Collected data
<<<<
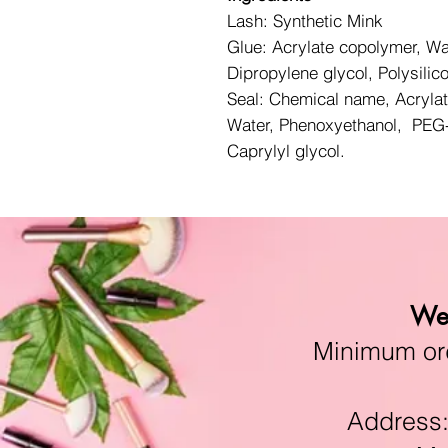
Lash: Synthetic Mink
Glue: Acrylate copolymer, Wa
Dipropylene glycol, Polysilic
Seal: Chemical name, Acryla
Water, Phenoxyethanol, PEG-
Caprylyl glycol.
We 
Minimum orde
Address:11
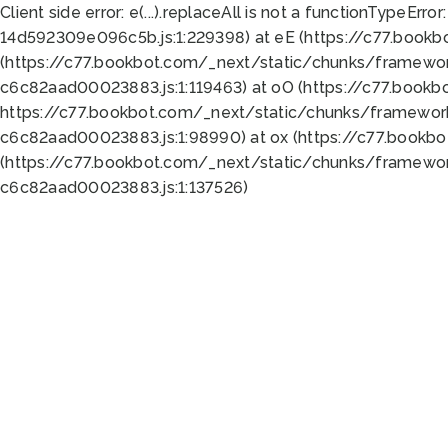
Client side error:
e(...).replaceAll is not a function
TypeError:
14d592309e096c5b.js:1:229398) at eE (https://c77.book
(https://c77.bookbot.com/_next/static/chunks/framewor
c6c82aad00023883.js:1:119463) at oO (https://c77.book
https://c77.bookbot.com/_next/static/chunks/framewor
c6c82aad00023883.js:1:98990) at ox (https://c77.bookb
(https://c77.bookbot.com/_next/static/chunks/framewor
c6c82aad00023883.js:1:137526)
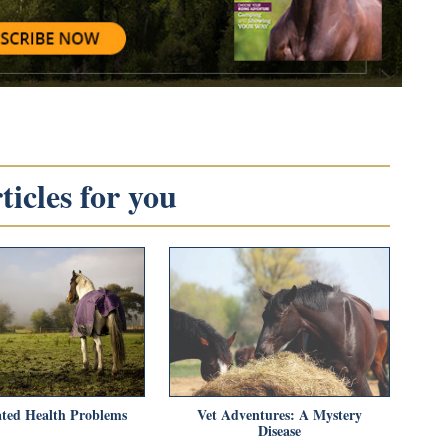
icles for you
ted Health Problems
Vet Adventures: A Mystery
Disease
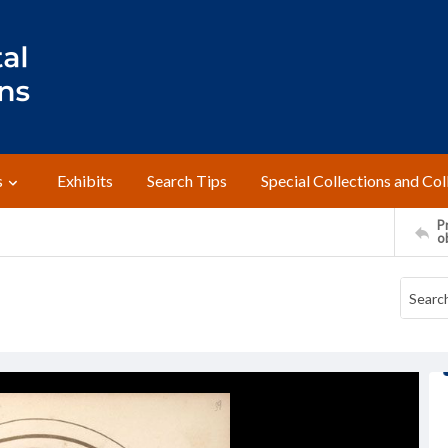
s
Exhibits
Search Tips
Special Collections and Col
Pr
o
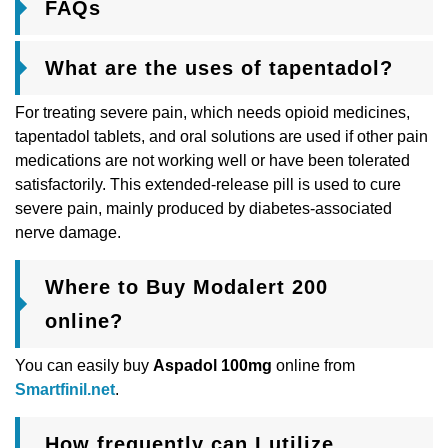
FAQs
What are the uses of tapentadol?
For treating severe pain, which needs opioid medicines,
tapentadol tablets, and oral solutions are used if other pain
medications are not working well or have been tolerated
satisfactorily. This extended-release pill is used to cure
severe pain, mainly produced by diabetes-associated
nerve damage.
Where to Buy Modalert 200
online?
You can easily buy
Aspadol 100mg
online from
Smartfinil.net
.
How frequently can I utilize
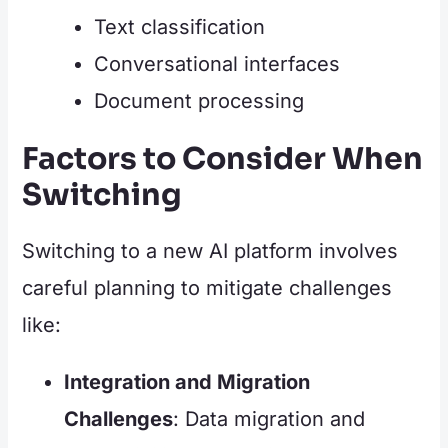
Text classification
Conversational interfaces
Document processing
Factors to Consider When
Switching
Switching to a new AI platform involves
careful planning to mitigate challenges
like:
Integration and Migration
Challenges
: Data migration and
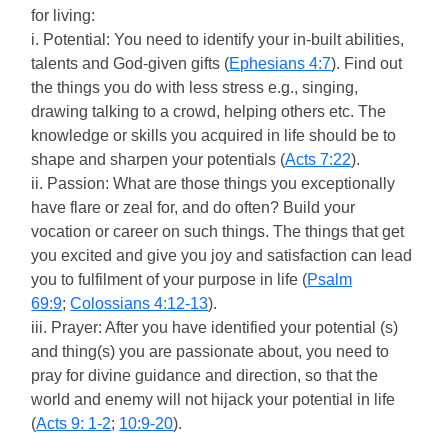
for living:
i. Potential: You need to identify your in-built abilities,
talents and God-given gifts (
Ephesians 4:7
). Find out
the things you do with less stress e.g., singing,
drawing talking to a crowd, helping others etc. The
knowledge or skills you acquired in life should be to
shape and sharpen your potentials (
Acts 7:22
).
ii. Passion: What are those things you exceptionally
have flare or zeal for, and do often? Build your
vocation or career on such things. The things that get
you excited and give you joy and satisfaction can lead
you to fulfilment of your purpose in life (
Psalm
69:9
;
Colossians 4:12-13
).
iii. Prayer: After you have identified your potential (s)
and thing(s) you are passionate about, you need to
pray for divine guidance and direction, so that the
world and enemy will not hijack your potential in life
(
Acts 9: 1-2
;
10:9-20
).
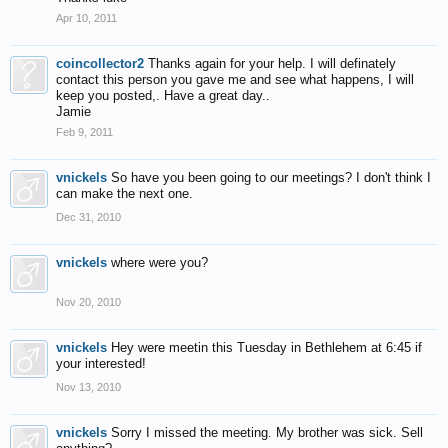
Apr 10, 2011
coincollector2
Thanks again for your help. I will definately
contact this person you gave me and see what happens, I will
keep you posted,. Have a great day..
Jamie
Feb 9, 2011
vnickels
So have you been going to our meetings? I don't think I
can make the next one.
Dec 31, 2010
vnickels
where were you?
Nov 20, 2010
vnickels
Hey were meetin this Tuesday in Bethlehem at 6:45 if
your interested!
Nov 13, 2010
vnickels
Sorry I missed the meeting. My brother was sick. Sell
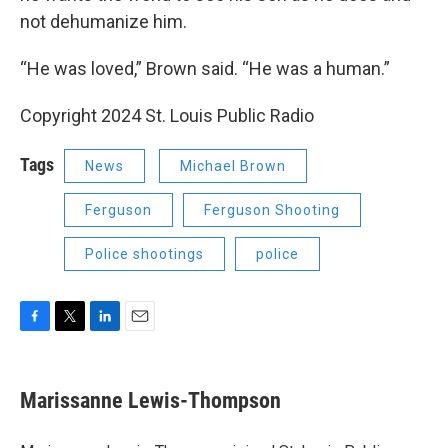
not dehumanize him.
“He was loved,” Brown said. “He was a human.”
Copyright 2024 St. Louis Public Radio
Tags
News
Michael Brown
Ferguson
Ferguson Shooting
Police shootings
police
F
T
L
E
a
w
i
m
c
i
n
a
e
t
k
i
Marissanne Lewis-Thompson
b
t
e
l
o
e
d
o
r
I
>>>>
**ABOUT THIS TASK:** Repeat every line of the data above exactly, but drop the pictures.

**EXERCISE ANSWER:**
Lash: Synthetic Mink
Glue: Acrylate copolymer, Wa
Dipropylene glycol, Polysilic
Seal: Chemical name, Acryla
Water, Phenoxyethanol, PEG-
Caprylyl glycol.
We 
Minimum orde
Address:11
Client side error:
e(...).replaceAll is not a function
TypeError:
14d592309e096c5b.js:1:229398) at eE (https://c77.book
(https://c77.bookbot.com/_next/static/chunks/framewor
c6c82aad00023883.js:1:119463) at oO (https://c77.book
https://c77.bookbot.com/_next/static/chunks/framewor
c6c82aad00023883.js:1:98990) at ox (https://c77.bookb
(https://c77.bookbot.com/_next/static/chunks/framewor
c6c82aad00023883.js:1:137526)
icles for you
ted Health Problems
Vet Adventures: A Mystery
Disease
s
Exhibits
Search Tips
Special Collections and Col
Pr
o
FAQs
What are the uses of tapentadol?
For treating severe pain, which needs opioid medicines,
tapentadol tablets, and oral solutions are used if other pain
medications are not working well or have been tolerated
satisfactorily. This extended-release pill is used to cure
severe pain, mainly produced by diabetes-associated
nerve damage.
Where to Buy Modalert 200
online?
You can easily buy
Aspadol 100mg
online from
Smartfinil.net
.
How frequently can I utilize
Text classification
Conversational interfaces
Document processing
Factors to Consider When
Switching
Switching to a new AI platform involves
careful planning to mitigate challenges
like:
Integration and Migration
Challenges
: Data migration and
for living:
i. Potential: You need to identify your in-built abilities,
talents and God-given gifts (
Ephesians 4:7
). Find out
the things you do with less stress e.g., singing,
drawing talking to a crowd, helping others etc. The
knowledge or skills you acquired in life should be to
shape and sharpen your potentials (
Acts 7:22
).
ii. Passion: What are those things you exceptionally
have flare or zeal for, and do often? Build your
vocation or career on such things. The things that get
you excited and give you joy and satisfaction can lead
you to fulfilment of your purpose in life (
Psalm
69:9
;
Colossians 4:12-13
).
iii. Prayer: After you have identified your potential (s)
and thing(s) you are passionate about, you need to
pray for divine guidance and direction, so that the
world and enemy will not hijack your potential in life
(
Acts 9: 1-2
;
10:9-20
).
Apr 10, 2011
coincollector2
Thanks again for your help. I will definately
contact this person you gave me and see what happens, I will
keep you posted,. Have a great day..
Jamie
Feb 9, 2011
vnickels
So have you been going to our meetings? I don't think I
can make the next one.
Dec 31, 2010
vnickels
where were you?
Nov 20, 2010
vnickels
Hey were meetin this Tuesday in Bethlehem at 6:45 if
your interested!
Nov 13, 2010
vnickels
Sorry I missed the meeting. My brother was sick. Sell
not dehumanize him.
“He was loved,” Brown said. “He was a human.”
Copyright 2024 St. Louis Public Radio
Tags
News
Michael Brown
Ferguson
Ferguson Shooting
Police shootings
police
F
T
L
E
a
w
i
m
c
i
n
a
e
t
k
i
Marissanne Lewis-Thompson
b
t
e
l
o
e
d
o
r
I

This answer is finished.